Records from a data collection:

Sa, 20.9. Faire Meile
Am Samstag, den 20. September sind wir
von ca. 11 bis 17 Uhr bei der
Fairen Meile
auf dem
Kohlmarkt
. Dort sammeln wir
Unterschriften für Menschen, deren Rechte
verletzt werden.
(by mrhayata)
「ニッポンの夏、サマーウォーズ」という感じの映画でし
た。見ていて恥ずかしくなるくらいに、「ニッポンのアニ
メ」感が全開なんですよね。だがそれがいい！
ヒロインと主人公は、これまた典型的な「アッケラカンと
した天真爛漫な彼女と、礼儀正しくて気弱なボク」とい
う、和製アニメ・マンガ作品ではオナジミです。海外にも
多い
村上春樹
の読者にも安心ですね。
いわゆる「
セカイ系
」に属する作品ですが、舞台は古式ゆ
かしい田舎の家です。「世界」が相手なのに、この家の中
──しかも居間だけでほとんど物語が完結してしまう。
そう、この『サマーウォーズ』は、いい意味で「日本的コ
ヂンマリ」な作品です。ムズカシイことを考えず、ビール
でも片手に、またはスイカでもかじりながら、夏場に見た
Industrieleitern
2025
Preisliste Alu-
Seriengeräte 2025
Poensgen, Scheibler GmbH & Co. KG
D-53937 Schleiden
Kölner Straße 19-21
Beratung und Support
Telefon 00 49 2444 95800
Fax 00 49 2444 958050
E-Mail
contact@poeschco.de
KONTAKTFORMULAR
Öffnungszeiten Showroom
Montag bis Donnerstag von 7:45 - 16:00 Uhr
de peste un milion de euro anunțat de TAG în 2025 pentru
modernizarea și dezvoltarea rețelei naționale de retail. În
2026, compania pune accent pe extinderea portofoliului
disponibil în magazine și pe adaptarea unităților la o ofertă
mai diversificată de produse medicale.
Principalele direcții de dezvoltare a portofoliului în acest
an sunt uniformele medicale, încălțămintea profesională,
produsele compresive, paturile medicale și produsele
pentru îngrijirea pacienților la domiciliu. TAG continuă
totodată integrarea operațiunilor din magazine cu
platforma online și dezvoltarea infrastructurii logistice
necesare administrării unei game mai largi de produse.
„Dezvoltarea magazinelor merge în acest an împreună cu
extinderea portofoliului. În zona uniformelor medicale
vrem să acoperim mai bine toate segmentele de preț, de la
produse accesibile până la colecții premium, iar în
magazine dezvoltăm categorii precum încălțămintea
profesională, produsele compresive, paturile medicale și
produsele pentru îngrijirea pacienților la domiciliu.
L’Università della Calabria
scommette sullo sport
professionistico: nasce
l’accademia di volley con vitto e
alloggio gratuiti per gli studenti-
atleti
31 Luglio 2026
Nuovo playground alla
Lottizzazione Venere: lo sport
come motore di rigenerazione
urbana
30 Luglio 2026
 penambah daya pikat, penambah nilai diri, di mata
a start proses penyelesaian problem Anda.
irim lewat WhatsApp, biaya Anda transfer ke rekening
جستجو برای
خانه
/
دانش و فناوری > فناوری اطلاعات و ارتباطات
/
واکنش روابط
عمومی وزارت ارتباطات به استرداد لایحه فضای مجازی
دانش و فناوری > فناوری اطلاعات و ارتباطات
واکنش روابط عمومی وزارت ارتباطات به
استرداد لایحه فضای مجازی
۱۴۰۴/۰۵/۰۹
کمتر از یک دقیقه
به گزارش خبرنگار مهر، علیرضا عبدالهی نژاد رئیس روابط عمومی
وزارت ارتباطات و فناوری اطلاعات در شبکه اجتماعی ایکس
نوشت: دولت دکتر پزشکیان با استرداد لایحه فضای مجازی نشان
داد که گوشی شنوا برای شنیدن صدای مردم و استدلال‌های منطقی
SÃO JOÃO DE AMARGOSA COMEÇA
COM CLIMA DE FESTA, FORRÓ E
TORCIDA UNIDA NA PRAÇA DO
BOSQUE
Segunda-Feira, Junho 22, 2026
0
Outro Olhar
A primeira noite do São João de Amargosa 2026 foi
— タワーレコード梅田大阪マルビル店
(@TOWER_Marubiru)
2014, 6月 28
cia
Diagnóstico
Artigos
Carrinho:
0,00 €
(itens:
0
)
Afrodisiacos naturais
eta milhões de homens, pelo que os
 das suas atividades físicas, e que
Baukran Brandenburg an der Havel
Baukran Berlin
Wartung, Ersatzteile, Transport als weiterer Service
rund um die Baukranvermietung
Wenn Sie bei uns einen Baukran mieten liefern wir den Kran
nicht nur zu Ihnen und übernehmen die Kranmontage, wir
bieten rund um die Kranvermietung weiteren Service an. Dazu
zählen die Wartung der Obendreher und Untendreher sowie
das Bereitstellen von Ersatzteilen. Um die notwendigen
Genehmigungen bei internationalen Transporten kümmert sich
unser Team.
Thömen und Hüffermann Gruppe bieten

#### EXERCISE DETAILS
Every record above must be repeated word for word.

#### ANSWER BELOW
Sa, 20.9. Faire Meile
Am Samstag, den 20. September sind wir
von ca. 11 bis 17 Uhr bei der
Fairen Meile
auf dem
Kohlmarkt
. Dort sammeln wir
Unterschriften für Menschen, deren Rechte
verletzt werden.
(by mrhayata)
「ニッポンの夏、サマーウォーズ」という感じの映画でし
た。見ていて恥ずかしくなるくらいに、「ニッポンのアニ
メ」感が全開なんですよね。だがそれがいい！
ヒロインと主人公は、これまた典型的な「アッケラカンと
した天真爛漫な彼女と、礼儀正しくて気弱なボク」とい
う、和製アニメ・マンガ作品ではオナジミです。海外にも
多い
村上春樹
の読者にも安心ですね。
いわゆる「
セカイ系
」に属する作品ですが、舞台は古式ゆ
かしい田舎の家です。「世界」が相手なのに、この家の中
──しかも居間だけでほとんど物語が完結してしまう。
そう、この『サマーウォーズ』は、いい意味で「日本的コ
ヂンマリ」な作品です。ムズカシイことを考えず、ビール
でも片手に、またはスイカでもかじりながら、夏場に見た
Industrieleitern
2025
Preisliste Alu-
Seriengeräte 2025
Poensgen, Scheibler GmbH & Co. KG
D-53937 Schleiden
Kölner Straße 19-21
Beratung und Support
Telefon 00 49 2444 95800
Fax 00 49 2444 958050
E-Mail
contact@poeschco.de
KONTAKTFORMULAR
Öffnungszeiten Showroom
Montag bis Donnerstag von 7:45 - 16:00 Uhr
de peste un milion de euro anunțat de TAG în 2025 pentru
modernizarea și dezvoltarea rețelei naționale de retail. În
2026, compania pune accent pe extinderea portofoliului
disponibil în magazine și pe adaptarea unităților la o ofertă
mai diversificată de produse medicale.
Principalele direcții de dezvoltare a portofoliului în acest
an sunt uniformele medicale, încălțămintea profesională,
produsele compresive, paturile medicale și produsele
pentru îngrijirea pacienților la domiciliu. TAG continuă
totodată integrarea operațiunilor din magazine cu
platforma online și dezvoltarea infrastructurii logistice
necesare administrării unei game mai largi de produse.
„Dezvoltarea magazinelor merge în acest an împreună cu
extinderea portofoliului. În zona uniformelor medicale
vrem să acoperim mai bine toate segmentele de preț, de la
produse accesibile până la colecții premium, iar în
magazine dezvoltăm categorii precum încălțămintea
profesională, produsele compresive, paturile medicale și
produsele pentru îngrijirea pacienților la domiciliu.
L’Università della Calabria
scommette sullo sport
professionistico: nasce
l’accademia di volley con vitto e
alloggio gratuiti per gli studenti-
atleti
31 Luglio 2026
Nuovo playground alla
Lottizzazione Venere: lo sport
come motore di rigenerazione
urbana
30 Luglio 2026
 penambah daya pikat, penambah nilai diri, di mata
a start proses penyelesaian problem Anda.
irim lewat WhatsApp, biaya Anda transfer ke rekening
جستجو برای
خانه
/
دانش و فناوری > فناوری اطلاعات و ارتباطات
/
واکنش روابط
عمومی وزارت ارتباطات به استرداد لایحه فضای مجازی
دانش و فناوری > فناوری اطلاعات و ارتباطات
واکنش روابط عمومی وزارت ارتباطات به
استرداد لایحه فضای مجازی
۱۴۰۴/۰۵/۰۹
کمتر از یک دقیقه
به گزارش خبرنگار مهر، علیرضا عبدالهی نژاد رئیس روابط عمومی
وزارت ارتباطات و فناوری اطلاعات در شبکه اجتماعی ایکس
نوشت: دولت دکتر پزشکیان با استرداد لایحه فضای مجازی نشان
داد که گوشی شنوا برای شنیدن صدای مردم و استدلال‌های منطقی
SÃO JOÃO DE AMARGOSA COMEÇA
COM CLIMA DE FESTA, FORRÓ E
TORCIDA UNIDA NA PRAÇA DO
BOSQUE
Segunda-Feira, Junho 22, 2026
0
Outro Olhar
A primeira noite do São João de Amargosa 2026 foi
— タワーレコード梅田大阪マルビル店
(@TOWER_Marubiru)
2014, 6月 28
cia
Diagnóstico
Artigos
Carrinho:
0,00 €
(itens:
0
)
Afrodisiacos naturais
eta milhões de homens, pelo que os
 das suas atividades físicas, e que
Baukran Brandenburg an der Havel
Baukran Berlin
Wartung, Ersatzteile, Transport als weiterer Service
rund um die Baukranvermietung
Wenn Sie bei uns einen Baukran mieten liefern wir den Kran
nicht nur zu Ihnen und übernehmen die Kranmontage, wir
bieten rund um die Kranvermietung weiteren Service an. Dazu
zählen die Wartung der Obendreher und Untendreher sowie
das Bereitstellen von Ersatzteilen. Um die notwendigen
Genehmigungen bei internationalen Transporten kümmert sich
unser Team.
Thömen und Hüffermann Gruppe bieten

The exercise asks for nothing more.